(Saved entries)
________
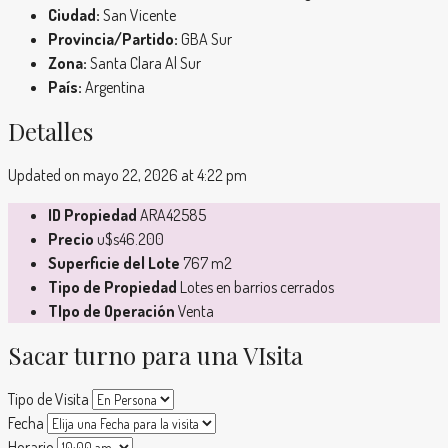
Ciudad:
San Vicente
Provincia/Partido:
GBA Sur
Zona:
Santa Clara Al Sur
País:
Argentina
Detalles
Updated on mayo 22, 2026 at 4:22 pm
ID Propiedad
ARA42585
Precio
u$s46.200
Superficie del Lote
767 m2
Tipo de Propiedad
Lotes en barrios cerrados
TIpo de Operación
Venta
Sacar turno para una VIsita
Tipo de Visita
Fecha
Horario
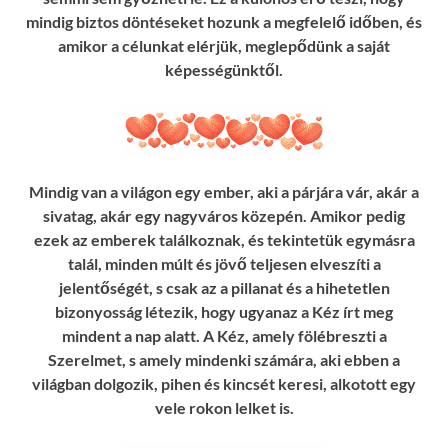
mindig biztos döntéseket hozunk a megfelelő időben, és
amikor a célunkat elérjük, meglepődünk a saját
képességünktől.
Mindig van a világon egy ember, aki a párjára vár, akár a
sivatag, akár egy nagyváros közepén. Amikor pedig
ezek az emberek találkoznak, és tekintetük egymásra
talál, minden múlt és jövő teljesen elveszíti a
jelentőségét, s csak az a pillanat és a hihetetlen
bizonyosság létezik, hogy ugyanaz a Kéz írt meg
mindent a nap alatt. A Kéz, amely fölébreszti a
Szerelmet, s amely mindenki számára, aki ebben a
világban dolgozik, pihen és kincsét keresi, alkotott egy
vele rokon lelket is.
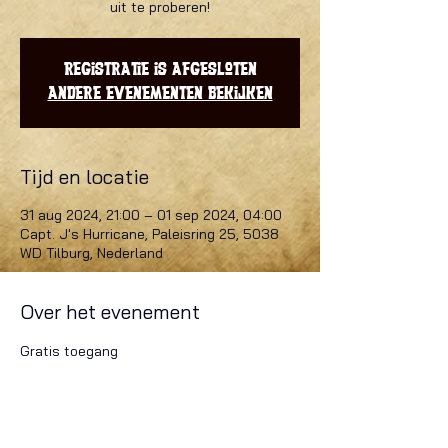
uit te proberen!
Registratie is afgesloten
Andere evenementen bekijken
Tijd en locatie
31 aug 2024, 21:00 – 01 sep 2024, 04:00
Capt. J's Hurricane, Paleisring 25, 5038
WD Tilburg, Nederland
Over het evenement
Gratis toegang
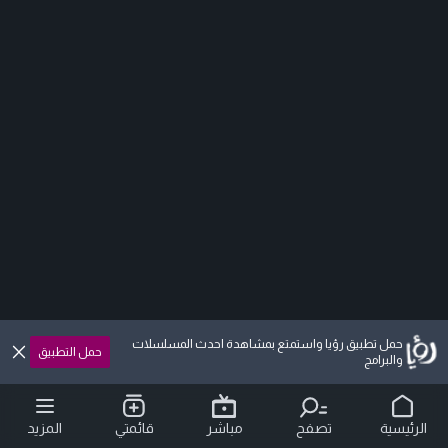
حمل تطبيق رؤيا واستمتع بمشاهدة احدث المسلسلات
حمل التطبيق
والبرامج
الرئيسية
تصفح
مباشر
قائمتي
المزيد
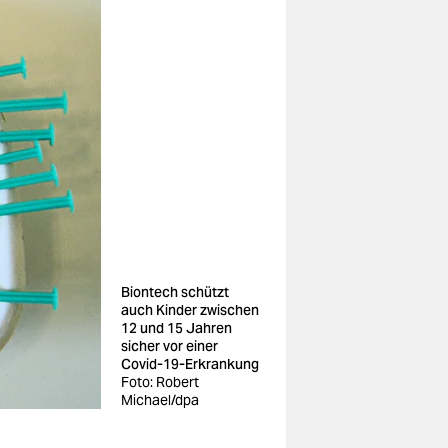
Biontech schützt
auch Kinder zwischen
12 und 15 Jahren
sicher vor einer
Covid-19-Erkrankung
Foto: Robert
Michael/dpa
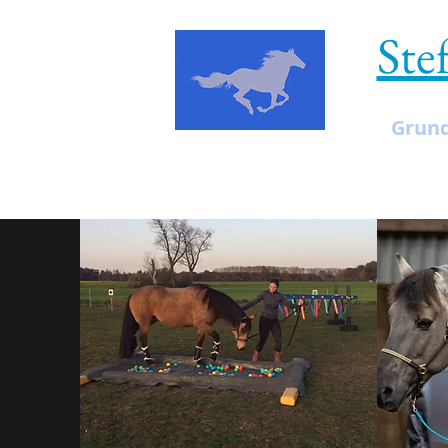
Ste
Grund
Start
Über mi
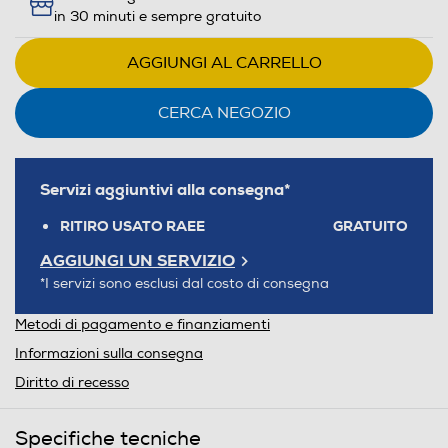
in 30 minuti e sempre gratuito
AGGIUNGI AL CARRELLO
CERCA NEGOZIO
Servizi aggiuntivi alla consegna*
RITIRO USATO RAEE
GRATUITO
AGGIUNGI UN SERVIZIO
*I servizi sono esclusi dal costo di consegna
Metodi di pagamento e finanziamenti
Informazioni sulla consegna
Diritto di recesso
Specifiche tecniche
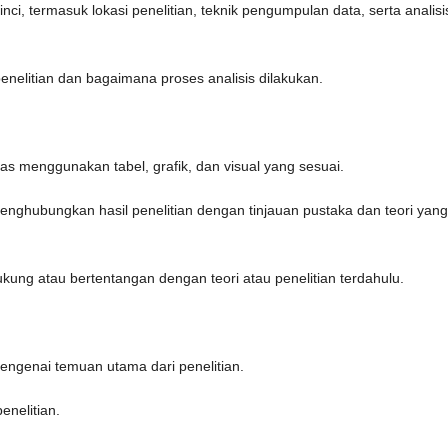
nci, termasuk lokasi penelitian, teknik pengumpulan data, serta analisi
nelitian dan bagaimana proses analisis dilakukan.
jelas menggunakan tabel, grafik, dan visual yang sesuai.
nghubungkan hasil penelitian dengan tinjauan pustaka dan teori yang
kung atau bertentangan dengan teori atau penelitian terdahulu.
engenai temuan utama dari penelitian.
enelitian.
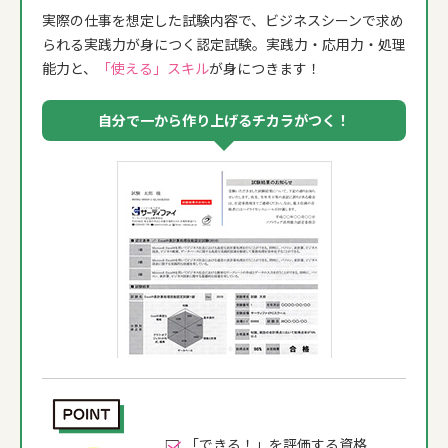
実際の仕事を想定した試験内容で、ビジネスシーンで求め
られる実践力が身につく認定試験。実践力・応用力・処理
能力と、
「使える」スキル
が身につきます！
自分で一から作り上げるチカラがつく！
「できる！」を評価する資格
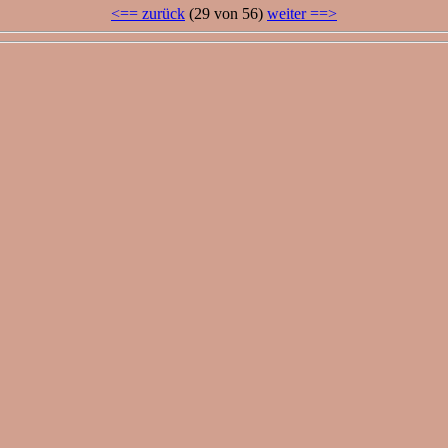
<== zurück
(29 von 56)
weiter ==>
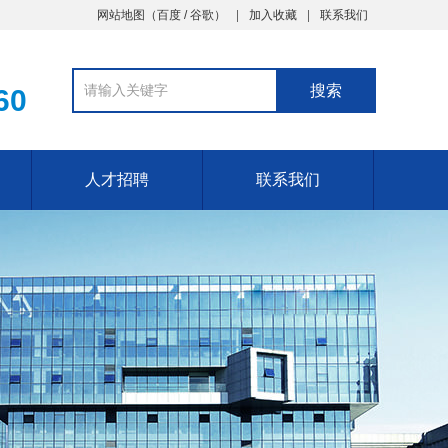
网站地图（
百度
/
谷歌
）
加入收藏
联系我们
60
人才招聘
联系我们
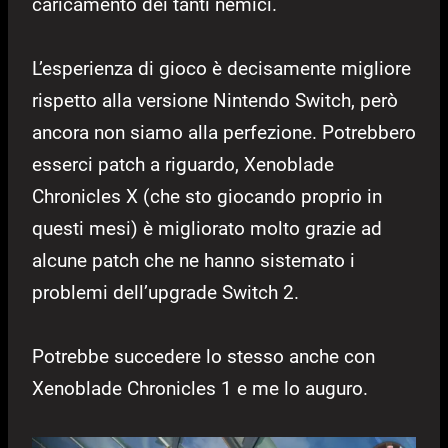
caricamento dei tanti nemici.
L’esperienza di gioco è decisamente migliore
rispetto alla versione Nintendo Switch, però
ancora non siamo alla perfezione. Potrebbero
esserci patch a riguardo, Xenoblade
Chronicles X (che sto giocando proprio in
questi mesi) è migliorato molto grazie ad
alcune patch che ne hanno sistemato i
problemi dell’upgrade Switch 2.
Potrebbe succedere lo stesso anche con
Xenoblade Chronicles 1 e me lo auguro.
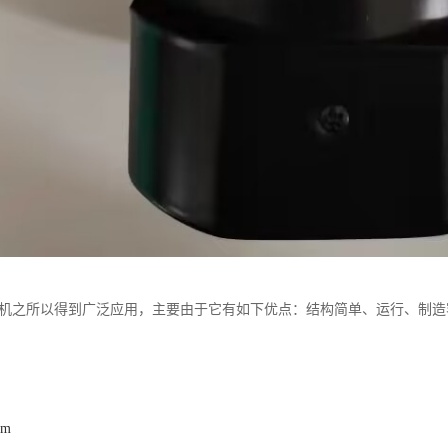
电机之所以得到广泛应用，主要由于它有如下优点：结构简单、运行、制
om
________
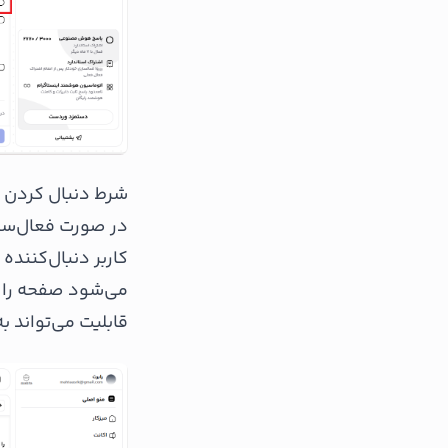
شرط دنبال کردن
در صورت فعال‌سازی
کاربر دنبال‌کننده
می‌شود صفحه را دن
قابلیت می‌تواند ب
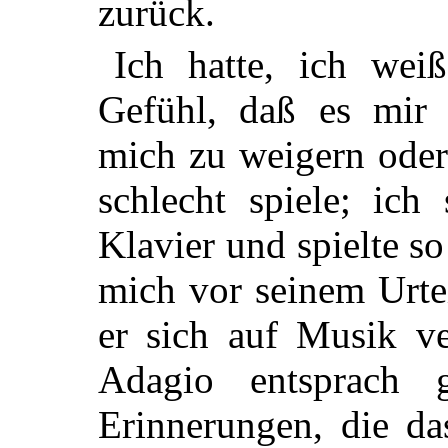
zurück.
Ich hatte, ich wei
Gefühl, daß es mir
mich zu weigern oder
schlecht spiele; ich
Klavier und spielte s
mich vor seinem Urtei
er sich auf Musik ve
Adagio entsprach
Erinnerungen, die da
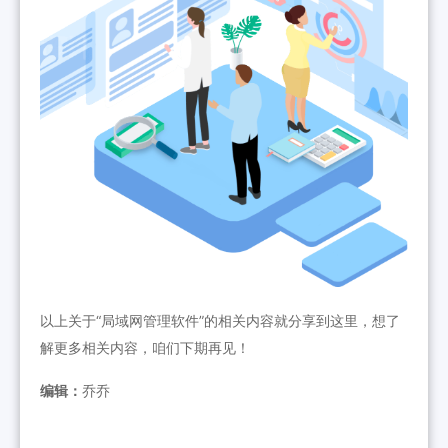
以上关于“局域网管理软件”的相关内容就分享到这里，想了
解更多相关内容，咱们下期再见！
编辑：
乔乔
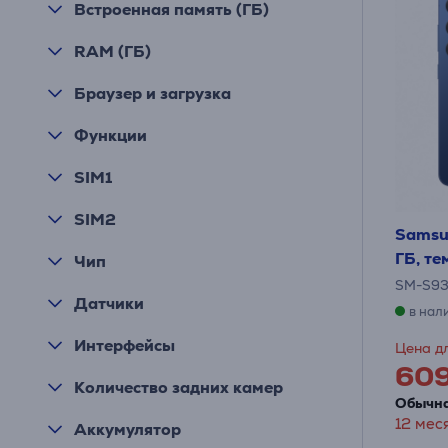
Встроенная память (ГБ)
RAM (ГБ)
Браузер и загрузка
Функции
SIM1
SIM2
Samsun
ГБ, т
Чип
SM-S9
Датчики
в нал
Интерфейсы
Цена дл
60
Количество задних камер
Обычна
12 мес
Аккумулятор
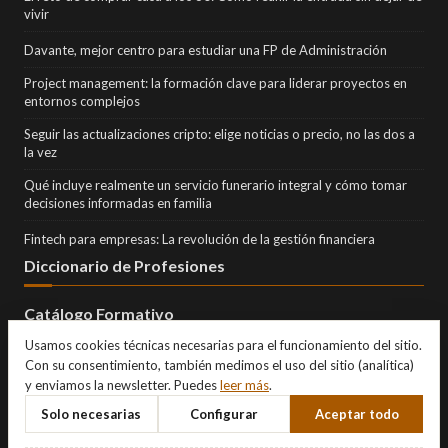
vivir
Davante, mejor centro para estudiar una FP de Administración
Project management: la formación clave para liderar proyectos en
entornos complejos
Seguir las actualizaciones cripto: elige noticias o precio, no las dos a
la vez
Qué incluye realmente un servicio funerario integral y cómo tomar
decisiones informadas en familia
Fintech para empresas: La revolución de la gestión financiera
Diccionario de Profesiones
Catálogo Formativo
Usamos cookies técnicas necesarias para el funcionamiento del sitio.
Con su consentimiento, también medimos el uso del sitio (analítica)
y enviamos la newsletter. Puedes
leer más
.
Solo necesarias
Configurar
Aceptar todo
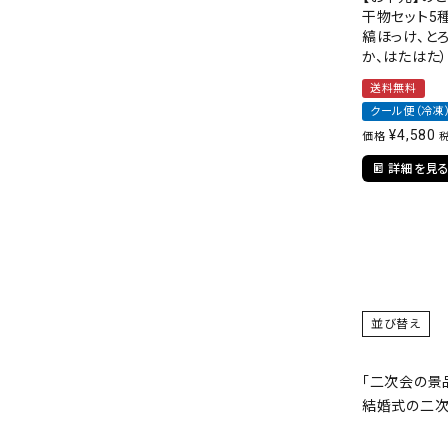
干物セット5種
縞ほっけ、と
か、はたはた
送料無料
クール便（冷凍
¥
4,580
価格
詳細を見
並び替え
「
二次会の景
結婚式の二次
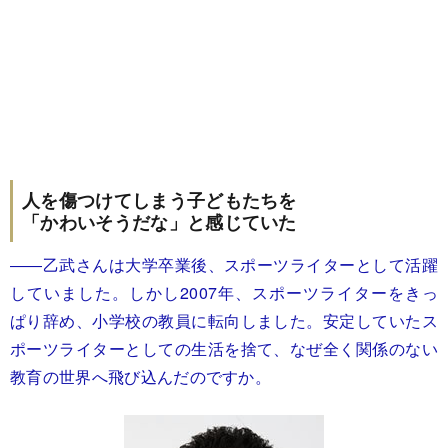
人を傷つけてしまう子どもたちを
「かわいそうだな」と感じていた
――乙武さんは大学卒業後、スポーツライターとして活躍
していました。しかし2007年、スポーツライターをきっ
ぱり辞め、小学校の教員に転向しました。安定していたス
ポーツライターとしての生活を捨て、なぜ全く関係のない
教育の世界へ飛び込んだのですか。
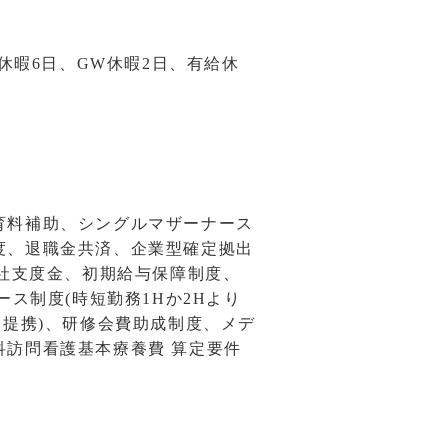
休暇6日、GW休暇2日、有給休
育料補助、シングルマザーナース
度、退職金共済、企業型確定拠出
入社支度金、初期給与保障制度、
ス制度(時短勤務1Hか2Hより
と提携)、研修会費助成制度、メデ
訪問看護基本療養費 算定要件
________
**Task item:** The line above containing "ス制度(時短勤務1Hか2Hより", the line containing "訪問看護基本療養費 算定要件", and every line between them are to be transcribed exactly; no other line is wanted.

**Exercise answer:**
ス制度(時短勤務1Hか2Hより
と提携)、研修会費助成制度、メデ
訪問看護基本療養費 算定要件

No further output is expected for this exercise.